Your expression matches any word prefixed and suffixed by any character of word Tutorial. .* means occurrence of any character any number of times including zero times.
The . represents regular expression meta-character which means any character.
The * is a regular expression quantifier, which means 0 or more occurrences of the expression character it was associated with.
matches takes regular expression string as parameter and (.*) means capture any character zero or more times greedily
.* means a group of zero or more of any character
In Regex:
.
Wildcard: Matches any single character except \n
for example pattern a.e matches ave in nave and ate in water
*
Matches the previous element zero or more times
for example pattern \d*\.\d matches .0, 19.9, 219.9
There is no reason to put parentheses around the .*, nor is there a reason to instantiate a String if you've already got a literal String. But worse is the fact that the matches() method is out of place here.
What it does is greedily matching any character from the start to the end of a String. Then it backtracks until it finds "Tutorials", after which it will again match any characters (except newlines).
It's better and more clear to use the find method. The find method simply finds the first "Tutorials" within the String, and you can remove the "(.*)" parts from the pattern.
As a one liner for convenience:
System.out.printf("Return value : %b%n", Pattern.compile("Tutorials").matcher("Welcome to Tutorialspoint.com").find());
I'm not used to them and having trouble with the java syntax "matches".
I have two files one is 111.123.399.555.xml the other one is Conf.xml.
Now I only want to get the first file with regular expressions.
string.matches("[1-9[xml[.]]]");
doesnt work.
How to do this?
The use of string.matches("[1-9[xml[.]]]"); will not work because [] will create a character class group, not a capturing group.
What this means is that, to java, your expression is saying "match any of: [1-to-9 [or x, or m, or l [or *any*]]]" (*any* here is because you did not escape the ., and as it, it will create a match any character command)
Important:
"\" is recognized by java as a literal escape character, and for it to be sent to the matcher as an actual matcher's escape character (also "\", but in string form), it itself needs to be escaped, thus, when you mean to use "\" on the matcher, you must actually use "\\".
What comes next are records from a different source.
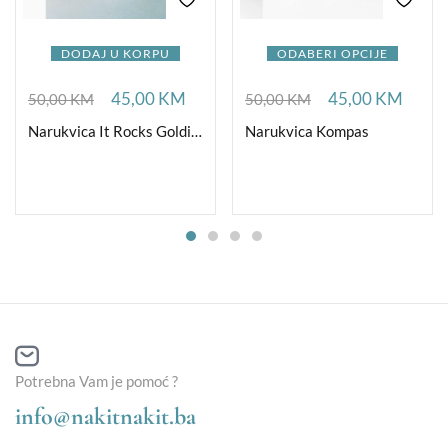
DODAJ U KORPU
ODABERI OPCIJE
45,00
KM
45,00
KM
50,00
KM
50,00
KM
Narukvica It Rocks Goldishious B Blue
Narukvica Kompas
Potrebna Vam je pomoć ?
info@nakitnakit.ba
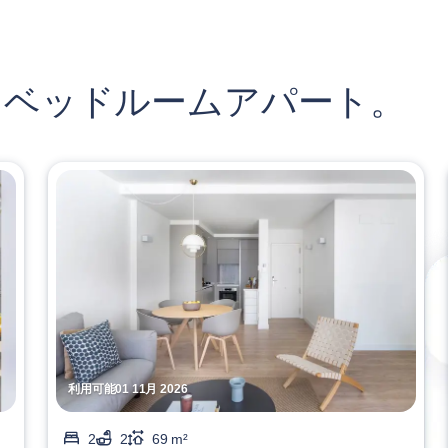
 ベッドルームアパート。
利用可能01 11月 2026
2
2
69 m²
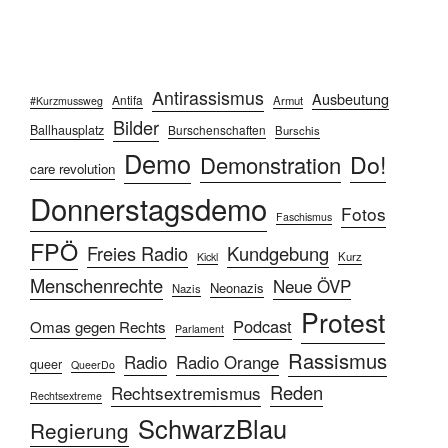
Antirassismus
Ausbeutung
Antifa
Armut
#Kurzmussweg
Bilder
Ballhausplatz
Burschenschaften
Burschis
Demo
Do!
Demonstration
care revolution
Donnerstagsdemo
Fotos
Faschismus
FPÖ
Freies Radio
Kundgebung
Kurz
Kickl
Menschenrechte
Neue ÖVP
Neonazis
Nazis
Protest
Podcast
Omas gegen Rechts
Parlament
Rassismus
Radio
Radio Orange
queer
QueerDo
Reden
Rechtsextremismus
Rechtsextreme
SchwarzBlau
Regierung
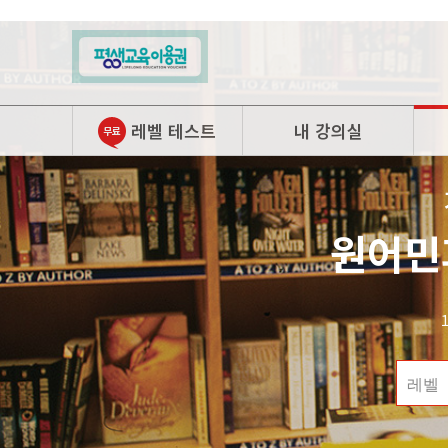
레벨 테스트
내 강의실
원어민
레벨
This is a bit confusing when you are not used to it, but to sum it up, to send an actual "\" to be matched to the matcher, you might have to use "\\\\"! The first "\\" will become "\" to the matcher, thus a scape character, and the second "\\", escaped by the first, will become the actual "\" string!
The correct pattern-string to match for a ###.###.###.###.xml pattern where the "#" are always numbers, is string.matches("(\\d{3}\\.){4}xml"), and how it works is as follows:
The \\d = will match a single digit character. It is the same as
using [0-9], just simpler.
The {3} specifies matching for "exactly 3 times" for the previous
\\d. Thus matching ###.
The \\. matches a single dot character.
The () enclosing the previous code says "this is a capturing group"
to the matcher. It is used by the next {4}, thus creating a "match
this whole ###. group exactly 4 times", thus creating "match ###.###.###.###.".
And finally, the xml before the pattern-string ends will match
exactly "xml", which, along the previous items, makes the exact match for that pattern: "###.###.###.###.xml".
For further learning, read Java's Pattern docs.
string.matches("[1-9.]+\\.xml")
should do it.
[1-9.]+ matches one or more digits between 1 and 9 and/or periods. (+ means "one or more", * means "zero or more", ? means "zero or one").
\.xml matches .xml. Since . means "any character" in a regex, you need to escape it if you want it to mean a literal period: \. (and since this is in a Java string, the backslash itself needs to be escaped by doubling).